自然の掟

 チェロキー族(森林インディアン)の祖父が、小さなリトル・トリーに自然界の掟を話す。
必要なだけしか獲らんこと。鹿を獲る時はな、いっとう立派な奴を獲っちゃならねえ。
小さくてのろまな奴だけ獲るんじゃ。そうすりゃ、残った鹿がもっと強くなっていく。そしてわしらに肉を絶やさず恵んでくれる。ビューマでさえよく分かっている。
 もっとも蜂たちは食べきれねえくらいの密を溜め込む。だから熊とかアライグマ・・・そうそうチェロキーにも盗まれる。人間にもそんなのがおるじゃろうが?使い切れねえくらい貯めこんで、ぶくぶくに太ったのが。そこで取り合いになる。戦争がおっぱじまるんじゃ。必要でもねえのに、ちょっとでも多くふんだくってやろうと、長い話し合いが始まる。
奴らの言い分は、こうやって最初に旗を立てたんだから、おれたちはこうする権利があると、こうなんじゃ。じゃがな、掟を変えるなんてことは誰もできやしねえのよ。

 いまの私たちは自然の恵みを貪りあい、贅沢の限りを尽くしているが、何かに満たされない気持ちをいつも抱いている。自然の掟に従い、足るを知ることが心豊かに過ごせるコツではないだろうか。

未来を考えろ

 世界人口、工業化、汚染、食糧生産、資源の使用の現在の成長率が不変のまま続くならば、来るべき百年以内に地球上の成長は限界点に達するであろう。最も起こる見込みの強い結末は、人口と工業力のかなり突然の制御不可能な減少であろうと、1972年にローマクラブ「人類の危機」レポートは警告を発したが、それから我々は何をしただろうか?
 1650年に5億人だった世界の人口は、その後の200年間で倍になり、さらに次の80年間で倍になり、1995年には58億人近く、と爆発的に膨張している。

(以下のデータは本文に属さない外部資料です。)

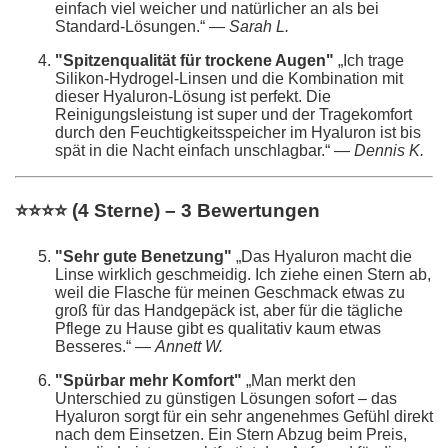
einfach viel weicher und natürlicher an als bei
Standard-Lösungen.“ —
Sarah L.
"Spitzenqualität für trockene Augen"
„Ich trage
Silikon-Hydrogel-Linsen und die Kombination mit
dieser Hyaluron-Lösung ist perfekt. Die
Reinigungsleistung ist super und der Tragekomfort
durch den Feuchtigkeitsspeicher im Hyaluron ist bis
spät in die Nacht einfach unschlagbar.“ —
Dennis K.
⭐⭐⭐⭐ (4 Sterne) – 3 Bewertungen
"Sehr gute Benetzung"
„Das Hyaluron macht die
Linse wirklich geschmeidig. Ich ziehe einen Stern ab,
weil die Flasche für meinen Geschmack etwas zu
groß für das Handgepäck ist, aber für die tägliche
Pflege zu Hause gibt es qualitativ kaum etwas
Besseres.“ —
Annett W.
"Spürbar mehr Komfort"
„Man merkt den
Unterschied zu günstigen Lösungen sofort – das
Hyaluron sorgt für ein sehr angenehmes Gefühl direkt
nach dem Einsetzen. Ein Stern Abzug beim Preis,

そして、一人ひとりが「もっと、もっと」と欲望を膨らませ、この限りある地球は瀕死の状態である。
「我々は次のことを知っている。地球が人間に属しているのではなく、人間が地球に属していることを。人間が生命の入り組んだ関係を織ったわけではない。人間はその織物のより糸にすぎないのだ。人間がその織物に対してなすべきことはすべて、自らに対してすることになる。」(アメリカインディアンのシアトル首長)
「常に未来の世代のことを考えて生きることだ。自分の行動は自分の子どもの子供またその子供にどんな影響を及ぼすのか」(北米先住民アベナキ族J・ブルチャック)

自分ひとりくらいなら・・・

 ハーディン著『共有地の悲劇』は暗示的だ。昔、十人の農民が共有の牧草地に十頭ずつ羊を放牧し、一頭当り百ポンドの利益を上げていた。これ以上羊の数が増えると一頭当たりの牧草が足らなくなって羊毛の質が落ちてしまい、全体で百頭がちょうどよい数だった。
 ところが産業革命で羊毛の需要が急増したので、羊を一頭でも多く育てれば利益が増えるとばかりに、農民の一人が「自分一人ぐらいなら、あと、二、三頭ぐらい増やしても牧草は大丈夫だろう」と十二頭放牧した。そのために一頭あたりの牧草が減って、その年の羊毛は一頭あたり90ポンドの利益しか上げられなかった。たった二頭増やしただけで、全体の利益は820ポンド減ったが、この農民だけは80ポンド利益が増えた。
 翌春には、面白くない他の9人も12頭ずつ放牧した。一頭当たりの牧草がさらに減ったので、その年の羊毛は一頭当たり80ポンドの利益しかあげられなかった。各自が手にした儲けは40ポンドも減り、根まで食べつくされた牧草地は駄目になってしまった。
こんな話は、空き缶のポイ捨てから地球環境破壊の問題や資源の使い方、企業の身勝手な行動など、いくらでも挙げることができる。利己的な人間に救いはないのだろうか。